Just thirty minutes into the match, few of the 23,000 fans in the audience expected that it would end the way it did. Williams was up 5-3 and serving for the set. After a difficult three-set battle with Kontaveit on Wednesday night, it seemed like she might be in for a smoother evening on Friday.

Only Tomljanovic didn’t want to comply. 

With the game 30-30, Williams had her Australian opponent running all over the court to stave off a set point, but Tomljanovic was up to the task. She kept Serena’s vicious groundstrokes in play and even returned with a few of her own. After two unforced errors by Williams allowed Tomljanovic to take the game, the underdog proceeded to win three more games in a row to capture the first set 7-5. 

For as good as Serena looked on Wednesday, she looked equally out of sorts at times on Friday. She double-faulted with chances to serve out games. She pulled some backhands wide and hit some forehands into the net. She seemed hesitant when she approached the net and didn’t display the consistent quality of movement that she showcased against Kontaveit. 

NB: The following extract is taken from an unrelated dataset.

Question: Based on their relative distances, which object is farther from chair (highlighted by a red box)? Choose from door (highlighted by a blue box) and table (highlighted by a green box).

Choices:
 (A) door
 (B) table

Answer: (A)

She had 51 unforced errors to just 30 from Tomljanovic. 

Still, the crowd tried to propel her forward. Every moment between points was filled with raucous cheers that echoed into the night above the Billie Jean King Tennis Center. They cheered every winner Serena hit. They clapped for every mistake Tomljanovic made. They were ruthless in their support for their queen. 

Nobody wanted to see the run end. 

After battling to win the first game of the second set through three deuces, Serena Williams walked around the other of the net and not towards her bench. She strolled, head down, calm and purposeful. Instead of taking a rest, she was thinking about what needed to be done. 

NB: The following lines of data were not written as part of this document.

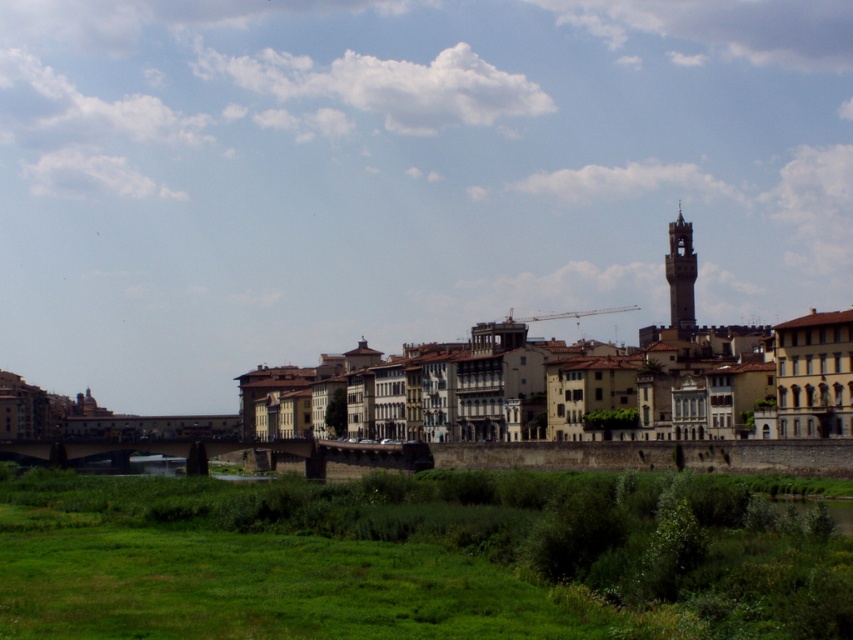 Between point (347, 541) and point (665, 272), which one is positioned behind?

The point (665, 272) is more distant.

Is green grassy at lower center taller than dark gray stone clock tower at upper right?

No.

Which is in front, point (405, 529) or point (682, 326)?

Point (405, 529) is more forward.

Identify the location of green grassy at lower center. (410, 557).

Does point (222, 452) lie behind point (695, 272)?

No.

You are a GUI agent. You are given a task and a screenshot of the screen. Output one action in this format:
    pyautogui.click(x=<x>, y=<y>)
    Task: Click on the concrete bridge at center
    
    Given the screenshot: What is the action you would take?
    pyautogui.click(x=241, y=449)

This screenshot has width=853, height=640. Identify the location of concrete bridge at center. (241, 449).

Which of these two, green grassy at lower center or yellow stone buildings at center, stands taller?

Standing taller between the two is yellow stone buildings at center.

Between point (173, 541) and point (54, 404), which one is positioned in front?

Point (173, 541) is in front.

Locate an element on the screen. This screenshot has height=640, width=853. green grassy at lower center is located at coordinates (x=410, y=557).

Up a break in the next game, Williams approached the net, and Tomljanovic rocketed a forehand right into her body. Williams shifted her hands inside and deftly dropped a volley on the line to win the point. She was back in business. 

Serena had three aces in the next game and quickly got out to a 4-0 lead in the second set. It seemed like she would take back control of the match, but Tomljanovic wouldn’t go away. She broke Serena and then easily held her own serve to battle back to 4-2 in the second set. 

Tomljanovic returned fire with fire, blasting groundstrokes back at the legend on the other side the net and fighting to deuce in Serena’s service game. On back-to-back points, the American played a groundstroke deep into the corner, forcing her Australian counterpart to loft a return that Serena crushed for a winner.

On each point, Williams let out a guttural scream near midcourt, matching the fans’ energy with her own. It still felt like this was her match to win. 

Serena Williams screams during her third round loss at the US Open
Serena Williams, of the United States, reacts during a match against Ajla Tomljanovic, of Australia, during the third round of the U.S. Open tennis championships, Friday, Sept. 2, 2022, in New York. (AP Photo/John Minchillo)

But with a chance to win the set, Serena over-hit a backhand into the net. With another chance to take the set three points later, Serena hit a forehand into the net. Serena had another chance four deuces later. The crowd was so loud that Tomljanovic had to stop her serve to collect herself. The crowd booed her, no longer caring about anything other than a Serena victory. 

Tomljanovic responded by striking a forehand winner to get the game back to deuce.

There would be one more deuce, the eighth of a seemingly never-ending game before she held her serve. We were back to the 5-3 lead that Serena hadn’t been able to close in the first set.  

Again, Serena was unable to serve out the set, double-faulting to allow Tomljanovic to serve down 5-4. After Tomljanovic held her serve, we were tied 5-5, and the four games to none lead that Serena held seemed like a distant memory. 

This time, Serena held serve at 5-5 and put the pressure back on Tomljanovic. The Australian responded as she had all evening, holding serve and forcing a tiebreaker. 

“From the first ball I was happy; I felt comfortable,” said the Australian after the match. “From then on, it was kind of instinct.” You could see that instinct on display whenever she had her back up against the wall. 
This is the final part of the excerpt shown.